WHICH came first – the chicken or the egg? No one’s quite sure but after this week’s broadside from Dorset’s Viscountess Dilhorne we all know what came next.

According to her, it was an overbearing bureaucrat from the Department of Environment, Food and Rural Affairs.

She says they sent a total of three different officials to variously put on spacesuits to inspect her hen-house, gave her a lesson in how to clean and weigh an egg, “poked around” her home for six hours and asked her what products she used to clean her kitchen.

Why? Because the Viscountess wanted to sell her surplus eggs in the Cerne Abbas village shop.

The story gets even more ridiculous when you learn that Viscountess Dilhorne’s day job is as a professor of microbiology and she generally goes by the name of Professor Susannah Eykyn.

“It seems remarkable that to sell a few eggs in the village store I have to be subjected to this nonsense,” she observed.

But health and safety gone mad isn’t confined to teaching a microbiology professor how to clean eggs. According to a national newspaper, Britain’s bobbies are about to get whacked with a 93-page document telling them how to ride a bike.

“The barmy booklets costing thousands of pounds were drawn up by the Association of Chief Police Officers” claimed the Sun.

Only ACPO says they weren’t. The police chiefs’ union said the guidance was “neither requested or drawn up by ACPO and we do not endorse it.” A spokesman for Dorset police said they wouldn’t be introducing the guide because of this.

The fact this story spread across Britain like wildfire shows how willing we are to believe any health and safety gone mad tale.

Only last month, keen Blandford recyclers David and Katie France were ordered to return home from their local recycling centre, to which they’d walked on foot, and return by car.
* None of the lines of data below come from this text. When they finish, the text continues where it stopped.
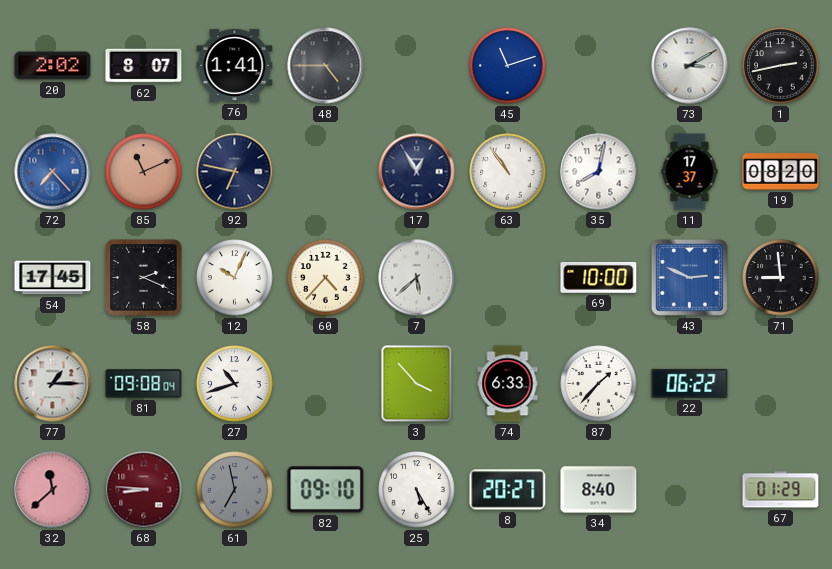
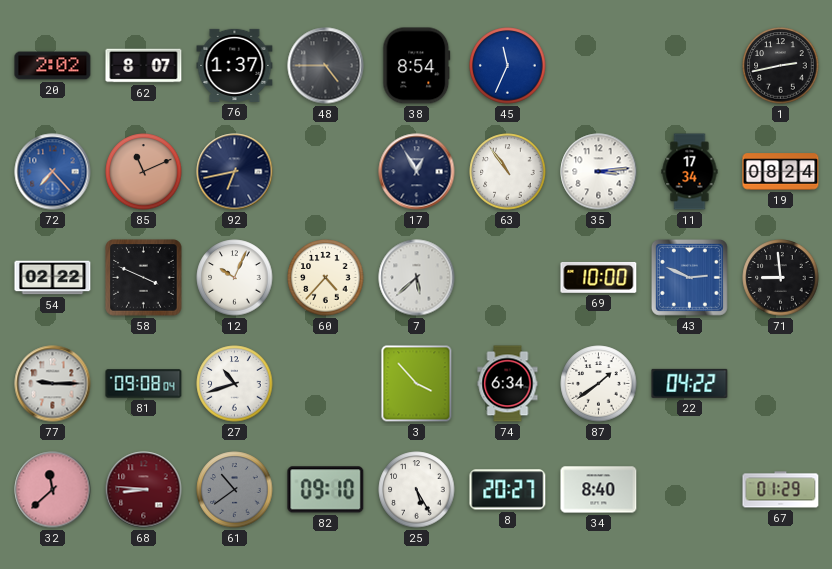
76: 1:41 -> 1:37
38: none -> 8:54
45: 11:12 -> 11:34
73: 3:10 -> none
92: 6:47 -> 6:43
35: 8:02 -> 3:14
11: 17:37 -> 17:34
19: 08:20 -> 08:24
54: 17:45 -> 02:22
58: 2:19 -> 3:49
77: 1:15 -> 9:15
74: 6:33 -> 6:34
87: 1:37 -> 1:39
22: 06:22 -> 04:22
61: 6:58 -> 10:39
The reason?

“Health and safety,” said David. “I can only assume we might have got run over by a car had we entered the tip on foot.”

Dorset County Council verified the story, claiming the tip didn’t have a “pedestrian access point’. “If residents walk with waste from their home they will be allowed access on foot but will be advised against it on safety grounds,” a spokesman intoned.

In Devon last week, Ilfracombe Rugby Club held its “virtual bonfire” – a blaze on a giant screen, accompanied by crackling effects and giant heaters to warm those who thronged to the evening.

This was billed as a health and safety issue but according to club president Paul Crabb: “We all sat round discussing the pros and cons of a bonfire, the idea of a virtual fire was thrown in and everyone thought it was a great idea.”

Virtual bonfires, clowns barred from wearing comedy shoes, children forced to wear goggles to play conkers or a pensioner told he can only place one bouquet at a time on his late wife’s grave “in case gardeners tripped over them” – there’s a never-ending stream of health-and-safety-gone-mad stories. And no one is madder about these stories than the Health and Safety Executive itself, which feels unfairly blamed. On its website there’s a Myth of the Month where an attempt is made to countermand stories which give newspapers such excellent front pages but, it seems, with little positive effect. So why are we so willing to believe these stories are true?

A spokesman for the HSE said, she couldn’t say. “I can’t tell you why people are willing to believe stories that are not true,” she said. “We try and put the case across that we’re responsible for health and safety at work, we’re not responsible for people’s own health and safety, where they’re going about their business.”

She says the executive promotes a “common sense approach” and that “we have loads of information on our website about health and safety and risk assessment, so people can take a common sense approach”.

She explained the virtual bonfire had been blamed on the HSE but added: “There’s no health and safety regulation which says you can’t have a bonfire.”

Is it the fault of insurance companies, then?

“I can’t comment on insurance premiums because it’s inappropriate for a public body to do that. Sometimes we get blamed but when you look at the story it’s the fear of compensation – even though the compensation culture itself can be a bit of a myth.”

She also pointed out the Association of British Insurers had signed up to the HSE’s common sense crusade.

So is it annoying for the HSE to be blamed when things go mad?

“I don’t think annoying is the right word but it does detract from the real issue – that 180 people died at work last year and thousands have been injured.”

Back with Viscountess Dilhiorne’s eggs, a Defra spokesman said: “Whether you’re supplying half-a-dozen to a local shop or thousands to a supermarket, food safety is important to people buying them. They have a right to know where their food comes from, that it’s safe and if they become ill after eating it, the food can be traced back.”